The number of religious holidays has come under scrutiny in South Africa, after a report suggested that minority groups were discriminated against because only Christian holidays are officially recognised.
Christmas Day is the only religious holiday which is also a national public holiday, after Easter Monday was officially renamed Family Day.
But South Africa's Law Reform Commission argues that is unfair and says holidays from all religions should be treated equally.
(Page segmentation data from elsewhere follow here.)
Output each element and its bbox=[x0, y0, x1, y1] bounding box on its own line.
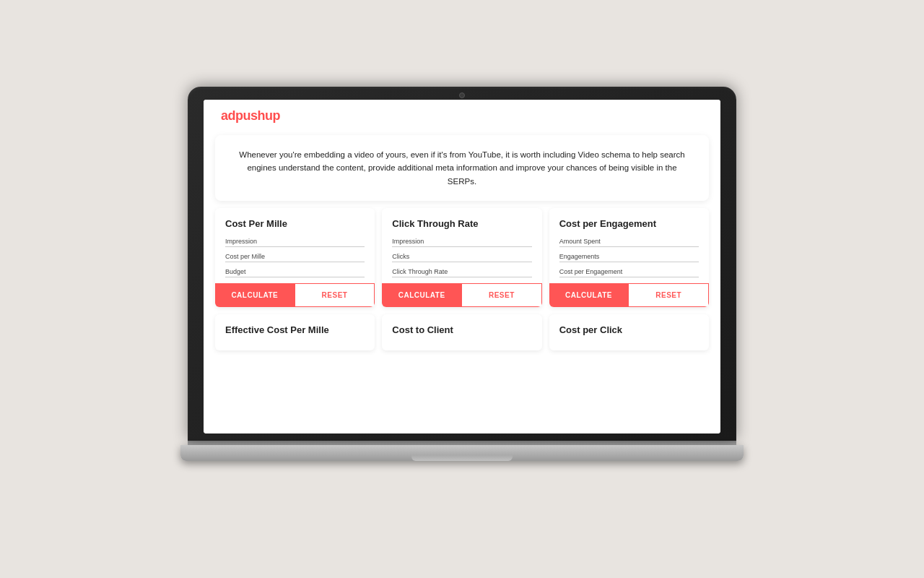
field-line-3 bbox=[225, 277, 365, 277]
field-label-engagements: Engagements bbox=[559, 253, 699, 260]
laptop-base bbox=[180, 445, 744, 461]
card-title-ctc: Cost to Client bbox=[392, 324, 531, 335]
field-label-cpe: Cost per Engagement bbox=[559, 268, 699, 275]
field-line-9 bbox=[559, 277, 699, 277]
field-label-cost-per-mille: Cost per Mille bbox=[225, 253, 365, 260]
calculate-button-3[interactable]: CALCULATE bbox=[549, 283, 629, 307]
field-line-4 bbox=[392, 246, 531, 247]
laptop-camera bbox=[459, 92, 465, 98]
logo-text[interactable]: adpushup bbox=[221, 108, 280, 123]
field-cpe: Cost per Engagement bbox=[559, 268, 699, 277]
card-buttons-1: CALCULATE RESET bbox=[215, 283, 375, 307]
card-title-cpe: Cost per Engagement bbox=[559, 218, 699, 229]
field-clicks: Clicks bbox=[392, 253, 531, 262]
screen-content: adpushup Whenever you're embedding a vid… bbox=[204, 100, 720, 434]
field-ctr: Click Through Rate bbox=[392, 268, 531, 277]
card-title-ctr: Click Through Rate bbox=[392, 218, 531, 229]
card-buttons-2: CALCULATE RESET bbox=[382, 283, 541, 307]
field-line-8 bbox=[559, 262, 699, 262]
logo-bar: adpushup bbox=[204, 100, 720, 129]
card-title-cost-per-mille: Cost Per Mille bbox=[225, 218, 365, 229]
field-label-ctr: Click Through Rate bbox=[392, 268, 531, 275]
field-label-clicks: Clicks bbox=[392, 253, 531, 260]
field-line-2 bbox=[225, 262, 365, 262]
card-buttons-3: CALCULATE RESET bbox=[549, 283, 709, 307]
card-click-through-rate: Click Through Rate Impression Clicks Cli… bbox=[382, 208, 541, 307]
card-cost-to-client: Cost to Client bbox=[382, 314, 541, 350]
reset-button-3[interactable]: RESET bbox=[628, 283, 709, 307]
banner-text: Whenever you're embedding a video of you… bbox=[237, 148, 687, 188]
card-cost-per-mille: Cost Per Mille Impression Cost per Mille… bbox=[215, 208, 375, 307]
calculate-button-1[interactable]: CALCULATE bbox=[215, 283, 295, 307]
field-budget: Budget bbox=[225, 268, 365, 277]
card-title-ecpm: Effective Cost Per Mille bbox=[225, 324, 365, 335]
reset-button-1[interactable]: RESET bbox=[295, 283, 375, 307]
field-engagements: Engagements bbox=[559, 253, 699, 262]
card-cost-per-click: Cost per Click bbox=[549, 314, 709, 350]
field-amount-spent: Amount Spent bbox=[559, 238, 699, 247]
field-label-amount-spent: Amount Spent bbox=[559, 238, 699, 245]
field-line-1 bbox=[225, 246, 365, 247]
field-line-5 bbox=[392, 262, 531, 262]
laptop: adpushup Whenever you're embedding a vid… bbox=[188, 87, 736, 491]
laptop-screen: adpushup Whenever you're embedding a vid… bbox=[204, 100, 720, 434]
field-line-7 bbox=[559, 246, 699, 247]
field-cost-per-mille: Cost per Mille bbox=[225, 253, 365, 262]
field-line-6 bbox=[392, 277, 531, 277]
card-ecpm: Effective Cost Per Mille bbox=[215, 314, 375, 350]
field-impression-1: Impression bbox=[225, 238, 365, 247]
info-banner: Whenever you're embedding a video of you… bbox=[215, 135, 709, 201]
field-label-impression-1: Impression bbox=[225, 238, 365, 245]
field-label-budget: Budget bbox=[225, 268, 365, 275]
card-cost-per-engagement: Cost per Engagement Amount Spent Engagem… bbox=[549, 208, 709, 307]
field-label-impression-2: Impression bbox=[392, 238, 531, 245]
card-title-cpc: Cost per Click bbox=[559, 324, 699, 335]
field-impression-2: Impression bbox=[392, 238, 531, 247]
calculate-button-2[interactable]: CALCULATE bbox=[382, 283, 461, 307]
cards-grid-row2: Effective Cost Per Mille Cost to Client … bbox=[204, 307, 720, 350]
reset-button-2[interactable]: RESET bbox=[461, 283, 542, 307]
cards-grid: Cost Per Mille Impression Cost per Mille… bbox=[204, 208, 720, 307]
laptop-screen-shell: adpushup Whenever you're embedding a vid… bbox=[188, 87, 736, 441]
The commission noted that members of other religious groups do not get paid when they skip work to observing their own holidays.
Some 80% of South Africans are classed as Christian, according to the most recent available statistics, although many combine their Christian beliefs with traditional practices.
The chairman of the Commission for the Promotion and Protection of Rights of Cultural, Religious and Linguistic Communities Thoko Mkhwanazi-Xaluva said she supports a change.
"We are trying to find a middle road for the country that's not going to make people angry, that's not going to start a religious war," she said.
"But once you take Christianity alone and you give all the Christians all the happiness and give others nothing, then it's unconstitutional," she added.
The commission says that the constitutional guarantee of minority rights should extend to recognition of minority faith holidays.
It did not take too long before there was a push back from some Christians who were not happy with the proposal.
The leader of the African Christian Democratic Party (ACDP), Reverend Kenneth Meshoe, said that if Christmas was removed from the holiday calendar - to achieve equality - it would imply that "South Africans don't need God in their lives, which would have serious consequences".
Mr Meshoe also said that if the matter came before parliament, the ACDP would lobby Christians from other parties to vote in favour of retaining Christian holidays.
This is not the first time the matter has been raised here in South Africa.
In 1994 at the end of apartheid, Ascension Day was removed as a public holiday and Easter was officially renamed Family Day, although most people still refer to it as Easter.
Ten years later the issue of holidays was discussed again by the Department of Home Affairs but it was later abandoned.
Religion in South Africa (most recent figures)
Other beliefs: 0.6%
No religion: 15%
Source: Census 2001
But what has been the trend elsewhere on the continent?
In Nigeria, Africa's most populous nation, which is roughly equally split between Christians and Muslims, both Christmas and the Prophet Muhammad's birthday Eid el-Maulud are national holidays.
In Senegal, a country I have visited many times and which enjoys one of the most harmonious relations between majority and minority groups on the continent, there is much more understanding.
In addition to Independence Day and Labour Day, it has numerous paid religious holidays.
Which country has most holidays?
- India: Up to 21 a year (depending on state)
- China: Varies per year - 20 in 2015
- Colombia: 18
- Lebanon, Burkina Faso: 17
- Thailand: 16
- Mauritius: 15
- Senegal, Monaco: 14
- Nigeria: 12 national holidays and two local holidays
- Spain, South Africa, South Korea, Russia: 12
- UK: 8
- US: 10
Sources: wego.com; officeholidays.com; 2013 Mercer study and others
Some 94% of the country is Muslim and so Eid al-Fitr (the end of the fasting month of Ramadan) and Eid al-Adha (Feast of Sacrifice) are national holidays. Indeed, there are often two - when different sects celebrate the holidays on different days.
But Christmas Day, Easter and Ascension are also national holidays - and are celebrated by the 5% of the population who are Christians.
While this may go some way to forging religious harmony, business leaders there complain bitterly about the loss of productivity.
Back in South Africa, the business community is already complaining about the number of public holidays and so would not take kindly to the idea of appeasing minority groups by having any more religious holidays.
A task team was established two years ago to look into the idea of reducing the number.
Although there were some recommendations that the country could do without a couple of days holiday, it was generally accepted that comparatively, Africa's most industrialised economy was not out of kilter with the rest of the world.
South Africa has 13 public holidays during the course of the year, Malaysia has 12 and the United States, Singapore and France 11.
Christo Botes, Executive Director of Business Partners Limited, said the problem was a month like April where they are crammed together in one month, affecting productivity levels.
So for business, the idea is not necessarily to reduce the number of bank holidays but to spread them out in such a way to reduce their impact on the factories and other industries.
During April's xenophobic attacks, some suggested that South Africa should have Africa Day on 25 May as a paid holiday, as is the case in many other countries on the continent.
The hope was that this would bring locals closer to the idea of an African Union ideology.
But no-one has raised this idea since the violence subsided.
So the debate about how many public holidays South Africans should enjoy looks set to rumble on.